Mobile apps often deal with really private and sensitive user data like personal health information or banking information. Losing data or getting hacked, therefore, can have huge consequences. There is no bigger nightmare for any app developer than knowing that his application was involved in a huge data leak scandal and user data was stolen.
We at QuickBird Studios work on many apps in the health and medical sector which handle very sensitive data that shouldn’t end up in the wrong hands. We see it as one of our most important duties to secure our users’ data.
In this article, we collected best practices to keep your users’ data safe and want to share them with you. We are going to talk about how we can implement mobile app security for storing data, communicating between client and server and other aspects like logging and analytics.
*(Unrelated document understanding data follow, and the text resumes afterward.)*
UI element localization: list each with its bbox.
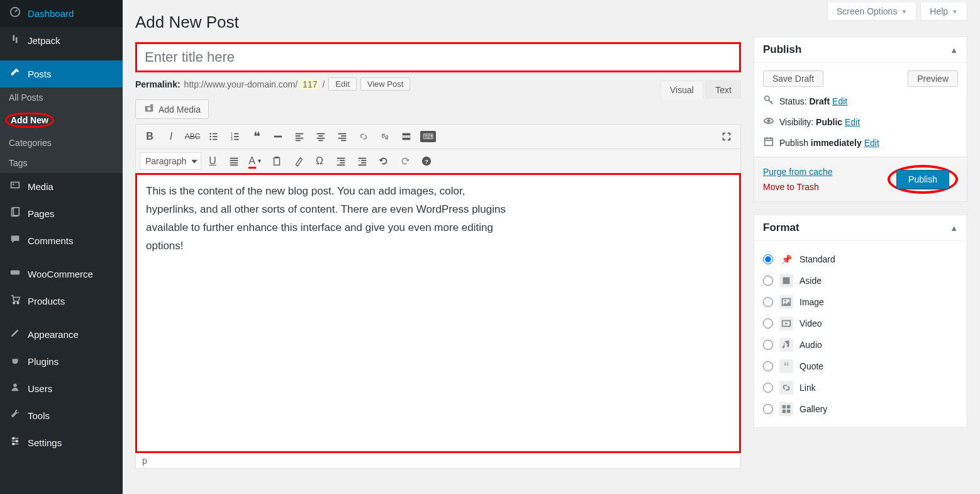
align-right-button[interactable] — [332, 127, 352, 146]
pages-icon — [8, 206, 23, 221]
submenu-add-new[interactable]: Add New — [0, 108, 123, 133]
sidebar-item-posts[interactable]: Posts — [0, 60, 123, 87]
special-character-button[interactable]: Ω — [309, 152, 330, 171]
italic-button[interactable]: I — [161, 127, 181, 146]
format-audio[interactable]: Audio — [763, 334, 958, 356]
format-video[interactable]: Video — [763, 313, 958, 334]
svg-rect-27 — [234, 133, 238, 135]
read-more-button[interactable] — [396, 127, 416, 146]
sidebar-item-media[interactable]: Media — [0, 173, 123, 200]
sidebar-item-products[interactable]: Products — [0, 288, 123, 315]
post-content-editor[interactable]: This is the content of the new blog post… — [135, 173, 741, 453]
submenu-categories[interactable]: Categories — [0, 133, 123, 153]
sidebar-item-pages[interactable]: Pages — [0, 200, 123, 227]
svg-rect-75 — [787, 405, 790, 408]
screen-options-tab[interactable]: Screen Options▼ — [827, 3, 916, 21]
text-color-button[interactable]: A ▼ — [245, 152, 265, 171]
format-radio[interactable] — [763, 276, 773, 286]
visual-tab[interactable]: Visual — [660, 81, 703, 99]
format-radio[interactable] — [763, 361, 773, 371]
format-standard[interactable]: 📌 Standard — [763, 249, 958, 270]
post-title-input[interactable] — [135, 42, 741, 72]
redo-button[interactable] — [395, 152, 415, 171]
permalink-slug[interactable]: 117 — [301, 79, 318, 89]
format-radio[interactable] — [763, 404, 773, 414]
svg-point-14 — [13, 437, 14, 439]
help-tab[interactable]: Help▼ — [920, 3, 967, 21]
preview-button[interactable]: Preview — [908, 70, 958, 87]
sidebar-item-comments[interactable]: Comments — [0, 227, 123, 254]
sidebar-item-users[interactable]: Users — [0, 375, 123, 402]
fullscreen-button[interactable] — [716, 127, 737, 146]
edit-permalink-button[interactable]: Edit — [328, 77, 356, 91]
quote-icon: ❝ — [779, 359, 793, 373]
edit-visibility-link[interactable]: Edit — [845, 117, 860, 127]
toolbar-toggle-button[interactable]: ⌨ — [418, 127, 438, 146]
link-button[interactable] — [354, 127, 374, 146]
status-row: Status: Draft Edit — [763, 94, 958, 108]
publish-panel-header[interactable]: Publish ▲ — [754, 37, 967, 63]
format-image[interactable]: Image — [763, 291, 958, 313]
svg-rect-35 — [296, 138, 304, 139]
bold-button[interactable]: B — [140, 127, 160, 146]
svg-rect-6 — [13, 208, 19, 216]
unlink-button[interactable] — [375, 127, 395, 146]
format-radio[interactable] — [763, 318, 773, 328]
add-media-button[interactable]: Add Media — [135, 99, 209, 119]
submenu-all-posts[interactable]: All Posts — [0, 87, 123, 108]
format-radio[interactable] — [763, 297, 773, 307]
format-aside[interactable]: Aside — [763, 270, 958, 291]
blockquote-button[interactable]: ❝ — [247, 127, 267, 146]
hr-button[interactable] — [268, 127, 288, 146]
svg-rect-33 — [296, 133, 304, 135]
sidebar-item-jetpack[interactable]: Jetpack — [0, 27, 123, 54]
svg-rect-52 — [274, 158, 280, 166]
indent-button[interactable] — [352, 152, 372, 171]
appearance-icon — [8, 327, 23, 342]
main-content: Screen Options▼ Help▼ Add New Post Perma… — [123, 0, 980, 494]
format-radio[interactable] — [763, 340, 773, 350]
underline-button[interactable]: U — [203, 152, 223, 171]
justify-button[interactable] — [224, 152, 244, 171]
strikethrough-button[interactable]: ABC — [182, 127, 203, 146]
svg-point-9 — [17, 302, 19, 304]
format-gallery[interactable]: Gallery — [763, 398, 958, 420]
svg-rect-23 — [213, 136, 217, 137]
text-tab[interactable]: Text — [706, 81, 741, 99]
save-draft-button[interactable]: Save Draft — [763, 70, 823, 87]
sidebar-item-tools[interactable]: Tools — [0, 402, 123, 429]
format-link[interactable]: Link — [763, 377, 958, 398]
sidebar-item-dashboard[interactable]: Dashboard — [0, 0, 123, 27]
publish-button[interactable]: Publish — [896, 170, 949, 189]
submenu-tags[interactable]: Tags — [0, 153, 123, 173]
align-left-button[interactable] — [289, 127, 309, 146]
view-post-button[interactable]: View Post — [360, 77, 411, 91]
audio-icon — [779, 338, 793, 352]
format-panel-header[interactable]: Format ▲ — [754, 215, 967, 241]
clear-formatting-button[interactable] — [288, 152, 308, 171]
format-radio[interactable] — [763, 254, 773, 264]
numbered-list-button[interactable]: 123 — [225, 127, 245, 146]
sidebar-item-woocommerce[interactable]: WooCommerce — [0, 261, 123, 288]
sidebar-item-plugins[interactable]: Plugins — [0, 348, 123, 375]
align-center-button[interactable] — [311, 127, 331, 146]
posts-submenu: All Posts Add New Categories Tags — [0, 87, 123, 173]
undo-button[interactable] — [374, 152, 394, 171]
svg-rect-29 — [234, 136, 238, 137]
sidebar-item-appearance[interactable]: Appearance — [0, 321, 123, 348]
edit-schedule-link[interactable]: Edit — [864, 138, 879, 148]
svg-point-8 — [13, 302, 15, 304]
format-radio[interactable] — [763, 383, 773, 393]
format-quote[interactable]: ❝ Quote — [763, 356, 958, 377]
edit-status-link[interactable]: Edit — [832, 96, 847, 106]
move-to-trash-link[interactable]: Move to Trash — [763, 182, 833, 192]
svg-rect-21 — [213, 133, 217, 135]
purge-cache-link[interactable]: Purge from cache — [763, 167, 833, 177]
help-button[interactable]: ? — [416, 152, 437, 171]
sidebar-item-settings[interactable]: Settings — [0, 429, 123, 456]
bullet-list-button[interactable] — [204, 127, 224, 146]
chevron-up-icon: ▲ — [950, 45, 958, 55]
outdent-button[interactable] — [331, 152, 351, 171]
format-select[interactable]: Paragraph — [140, 152, 201, 170]
paste-text-button[interactable] — [267, 152, 287, 171]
The basics of Mobile App Security
Collecting a lot of data brings you in a position of great responsibility. If any data gets lost or leaked it’s going to reflect on you. That’s why your mobile app should only collect data you need for your application to work properly.
The most secure data is the data you don’t collect.
Besides being cautious collecting data, it is also very important to be fully transparent with which data you collect and for what you are going to use it. Be clear which data is stored where and how the users can access their data. Next to informing your users, you should give them also the ability to control which data is collected. Also, provide a way to delete their personal information from your service.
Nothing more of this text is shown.